10. Section 9.3(f) of the Loan Agreement is hereby deleted in its entirety and
replaced with the following Sections 9.3(f) and (g):
9
<PAGE>
(f) Indebtedness incurred by a Subsidiary of KREG in connection with
the acquisition of a company involved in the development, entitlement or
construction of residential housing or commercial projects or in connection
with a Quick Flip Transaction, or an Asset Purchase Transaction permitted
hereunder; provided that such Indebtedness is expressly non-recourse to KREG,
Signal and the Guarantors and is not secured by any of the Collateral or the
Bolsa Chica Project and provided further that the Lender shall have consented
to the incurrence of such Indebtedness, which consent shall not be
unreasonably withheld, conditioned or delayed; and
(g) Indebtedness in connection with build-to-suit transactions incurred
by KREG Operating Company or its Subsidiaries, including guarantees of
completion made in connection with such build-to-suit transactions; provided
that the Indebtedness resulting from such build-to-suit transactions does not
in the aggregate exceed $20,000,000.
11. Section 9.6 of the Loan Agreement is hereby deleted in its entirety and
replaced with the following
9.6 USE OF LOAN PROCEEDS. The amounts funded hereunder shall be used
solely for the purpose of paying for Construction Costs incurred by Signal
and approved by the Lender, which approval shall not be unreasonably
withheld, conditioned, or delayed, in connection with the construction of the
Eagle Crest Project Infrastructure. KREG and Signal agree that the Loan is a
"construction loan" as used in Section 6323(c)(2) of the Code.
12. Section 13.13 of the Loan Agreement is hereby deleted in its entirety
and replaced with the following:
13.13 RELEASE OF CERTAIN COLLATERAL. Signal will from time to time
during the term of the Loan have the right to sell (i) home sites at the
Eagle Crest Project in accordance with a disposition plan approved by the
Lender for not less than:
(1) $53,000 in Net Cash Proceeds per individual Product I lot (77
lots total);
(2) $53,000 in Net Cash Proceeds per individual Product II lot (126
lots total);
10
<PAGE>
(3) $40,000 in Net Cash Proceeds per individual Product III lot (136
lots total);
(4) $30,000 in Net Cash Proceeds per individual Product IV lot (109
lots total); and
(5) $120,000 in Net Cash Proceeds per individual Custom Lot (20 lots
total);
(which lots are set forth in the existing subdivision plans therefor), (ii)
the golf course at the Eagle Crest Project for not less than $7,000,000 in
Net Cash Proceeds and (iii) the Fairbanks Highlands Project for not less than
$7,000,000 in Net Cash Proceeds (any of the foregoing shall be referred to
herein as a "PERMITTED SALE").
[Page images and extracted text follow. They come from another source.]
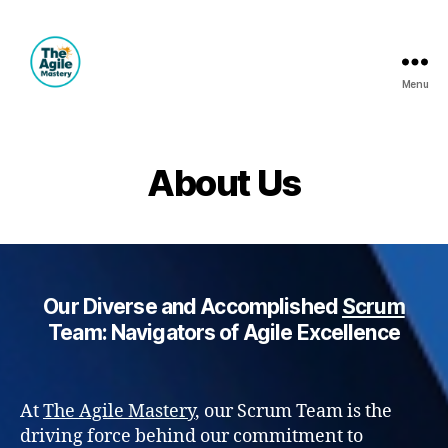
Menu
The
Agile
Mastery
About Us
Our Diverse and Accomplished
Scrum
Team: Navigators of Agile Excellence
At
The Agile Mastery
, our Scrum Team is the
driving force behind our commitment to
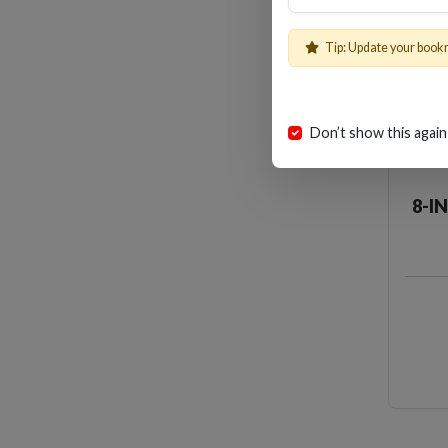
Tip: Update your book
Don’t show this again
8-I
Signal and the Lender contemplate that the
real property that is the subject of any such Permitted Sale shall be
Released from the Lien of the Mortgage encumbering such Collateral Property.
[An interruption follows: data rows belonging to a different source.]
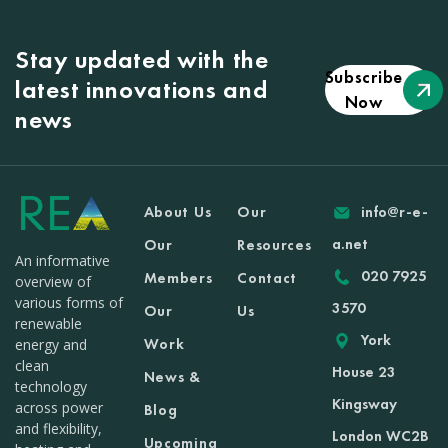
Stay updated with the
Subscribe
latest innovations and
Now
news
About Us
Our
info@r-e-
a.net
Our
Resources
An informative
020 7925
Members
Contact
overview of
various forms of
3570
Our
Us
renewable
York
Work
energy and
clean
House 23
News &
technology
Kingsway
across power
Blog
and flexibility,
London WC2B
Upcoming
Provided that the NACC Share of Net Cash Proceeds resulting from each and
every Permitted Sale is delivered to the Lender or deposited into the
Securities Account as required under this Agreement, the Securities Account
Agreement, and the LOC Documents, the Lender agrees to execute a request for
partial reconveyance and deliver such request for partial reconveyance to the
Trustee for any portion of the Collateral Properties so sold, upon the sale
of such portion of the Collateral Properties to a bona fide third party
purchaser or to a KGT Affiliate or special purpose Subsidiary as permitted by
the terms hereof. Upon receipt of such partial release request and prior to
recording any partial release, Trustee shall obtain from Signal and deliver
to the Lender: (i) a copy of the preliminary closing statement for the
applicable Permitted Sale (with a copy of the final closing statement to
follow as soon as available after the closing of such Permitted Sale); and
(ii) a completed partial release request for execution by the Lender. The
Lender shall have no obligation to execute a partial release request with
respect to any portion of the Collateral Properties unless and until that
portion of sale proceeds relating thereto which are required to be delivered
to the Lender hereunder or under the LOC Documents have been so delivered to
the Lender. Notwithstanding the foregoing, KREG and Signal agree that if at
any time KREG or Signal obtains knowledge of any Federal tax lien or
Assessment (including, without limitation, any tax lien or Assessment in
connection with the Henley Facilities Audit), then KREG and Signal shall
immediately notify the Lender thereof telephonically and in writing. In no
event shall any otherwise Permitted Sales be permitted, and all pending
Permitted Sales shall be stayed, immediately upon KREG's or Signal's
knowledge of any Federal tax lien or Assessment (including, without
limitation, any tax lien
11
<PAGE>
or Assessment in connection with the Henley Facilities Audit) until such time as
the Lender, in its sole and absolute discretion, agrees in writing to permit
further Permitted Sales to occur.
13. The Lender shall agree to execute a letter, in substantially the form of
Exhibit K attached hereto.
14. Exhibit G to the Loan Agreement is hereby deleted in its entirety and
replaced with Exhibit G-1 attached hereto.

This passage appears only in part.